▶ _YOUR GOAL_:
Reproduce the entries below, please. Keep every character the same.

▶ _MATERIAL FOR THIS EXERCISE_:
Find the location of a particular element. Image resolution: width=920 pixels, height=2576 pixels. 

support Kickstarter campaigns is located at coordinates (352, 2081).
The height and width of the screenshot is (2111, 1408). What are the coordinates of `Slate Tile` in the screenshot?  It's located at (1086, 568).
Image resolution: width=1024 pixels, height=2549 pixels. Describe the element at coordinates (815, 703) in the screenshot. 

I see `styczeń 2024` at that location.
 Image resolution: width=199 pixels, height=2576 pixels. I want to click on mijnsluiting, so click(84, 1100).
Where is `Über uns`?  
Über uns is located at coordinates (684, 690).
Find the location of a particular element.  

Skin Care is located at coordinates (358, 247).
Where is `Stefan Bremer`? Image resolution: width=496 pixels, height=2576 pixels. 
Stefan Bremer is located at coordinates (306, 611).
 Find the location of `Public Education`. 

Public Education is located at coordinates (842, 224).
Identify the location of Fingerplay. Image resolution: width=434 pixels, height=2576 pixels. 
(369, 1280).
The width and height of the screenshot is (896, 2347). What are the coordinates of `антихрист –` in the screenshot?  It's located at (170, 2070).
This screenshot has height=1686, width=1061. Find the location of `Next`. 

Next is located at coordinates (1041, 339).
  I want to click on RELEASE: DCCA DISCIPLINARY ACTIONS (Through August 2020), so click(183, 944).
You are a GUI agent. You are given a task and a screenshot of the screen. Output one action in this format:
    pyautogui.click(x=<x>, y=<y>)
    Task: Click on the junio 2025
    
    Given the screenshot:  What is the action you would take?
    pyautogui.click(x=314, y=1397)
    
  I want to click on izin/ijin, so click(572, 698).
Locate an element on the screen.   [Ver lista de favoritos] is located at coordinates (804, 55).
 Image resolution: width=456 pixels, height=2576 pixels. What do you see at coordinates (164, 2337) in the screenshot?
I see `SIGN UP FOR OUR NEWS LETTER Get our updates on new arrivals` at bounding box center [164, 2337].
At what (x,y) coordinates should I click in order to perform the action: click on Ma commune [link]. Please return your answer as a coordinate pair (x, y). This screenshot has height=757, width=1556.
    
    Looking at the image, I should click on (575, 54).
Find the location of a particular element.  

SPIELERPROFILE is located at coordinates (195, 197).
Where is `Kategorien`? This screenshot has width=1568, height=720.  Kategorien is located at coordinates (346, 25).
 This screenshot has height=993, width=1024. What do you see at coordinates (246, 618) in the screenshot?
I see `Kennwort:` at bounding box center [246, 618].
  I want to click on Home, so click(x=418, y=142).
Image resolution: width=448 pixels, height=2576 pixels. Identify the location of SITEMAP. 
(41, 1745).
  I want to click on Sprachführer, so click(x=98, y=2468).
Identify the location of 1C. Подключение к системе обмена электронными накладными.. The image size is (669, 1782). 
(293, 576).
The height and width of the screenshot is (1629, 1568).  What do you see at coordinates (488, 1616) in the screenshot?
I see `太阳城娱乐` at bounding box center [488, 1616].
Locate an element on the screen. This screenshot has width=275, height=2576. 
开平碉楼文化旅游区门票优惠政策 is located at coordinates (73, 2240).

▶ _ANSWER TO THIS EXERCISE_:
Find the location of a particular element. Image resolution: width=920 pixels, height=2576 pixels. 

support Kickstarter campaigns is located at coordinates (352, 2081).
The height and width of the screenshot is (2111, 1408). What are the coordinates of `Slate Tile` in the screenshot?  It's located at (1086, 568).
Image resolution: width=1024 pixels, height=2549 pixels. Describe the element at coordinates (815, 703) in the screenshot. 

I see `styczeń 2024` at that location.
 Image resolution: width=199 pixels, height=2576 pixels. I want to click on mijnsluiting, so click(84, 1100).
Where is `Über uns`?  
Über uns is located at coordinates (684, 690).
Find the location of a particular element.  

Skin Care is located at coordinates (358, 247).
Where is `Stefan Bremer`? Image resolution: width=496 pixels, height=2576 pixels. 
Stefan Bremer is located at coordinates (306, 611).
 Find the location of `Public Education`. 

Public Education is located at coordinates (842, 224).
Identify the location of Fingerplay. Image resolution: width=434 pixels, height=2576 pixels. 
(369, 1280).
The width and height of the screenshot is (896, 2347). What are the coordinates of `антихрист –` in the screenshot?  It's located at (170, 2070).
This screenshot has height=1686, width=1061. Find the location of `Next`. 

Next is located at coordinates (1041, 339).
  I want to click on RELEASE: DCCA DISCIPLINARY ACTIONS (Through August 2020), so click(183, 944).
You are a GUI agent. You are given a task and a screenshot of the screen. Output one action in this format:
    pyautogui.click(x=<x>, y=<y>)
    Task: Click on the junio 2025
    
    Given the screenshot:  What is the action you would take?
    pyautogui.click(x=314, y=1397)
    
  I want to click on izin/ijin, so click(572, 698).
Locate an element on the screen.   [Ver lista de favoritos] is located at coordinates (804, 55).
 Image resolution: width=456 pixels, height=2576 pixels. What do you see at coordinates (164, 2337) in the screenshot?
I see `SIGN UP FOR OUR NEWS LETTER Get our updates on new arrivals` at bounding box center [164, 2337].
At what (x,y) coordinates should I click in order to perform the action: click on Ma commune [link]. Please return your answer as a coordinate pair (x, y). This screenshot has height=757, width=1556.
    
    Looking at the image, I should click on (575, 54).
Find the location of a particular element.  

SPIELERPROFILE is located at coordinates (195, 197).
Where is `Kategorien`? This screenshot has width=1568, height=720.  Kategorien is located at coordinates (346, 25).
 This screenshot has height=993, width=1024. What do you see at coordinates (246, 618) in the screenshot?
I see `Kennwort:` at bounding box center [246, 618].
  I want to click on Home, so click(x=418, y=142).
Image resolution: width=448 pixels, height=2576 pixels. Identify the location of SITEMAP. 
(41, 1745).
  I want to click on Sprachführer, so click(x=98, y=2468).
Identify the location of 1C. Подключение к системе обмена электронными накладными.. The image size is (669, 1782). 
(293, 576).
The height and width of the screenshot is (1629, 1568).  What do you see at coordinates (488, 1616) in the screenshot?
I see `太阳城娱乐` at bounding box center [488, 1616].
Locate an element on the screen. This screenshot has width=275, height=2576. 
开平碉楼文化旅游区门票优惠政策 is located at coordinates (73, 2240).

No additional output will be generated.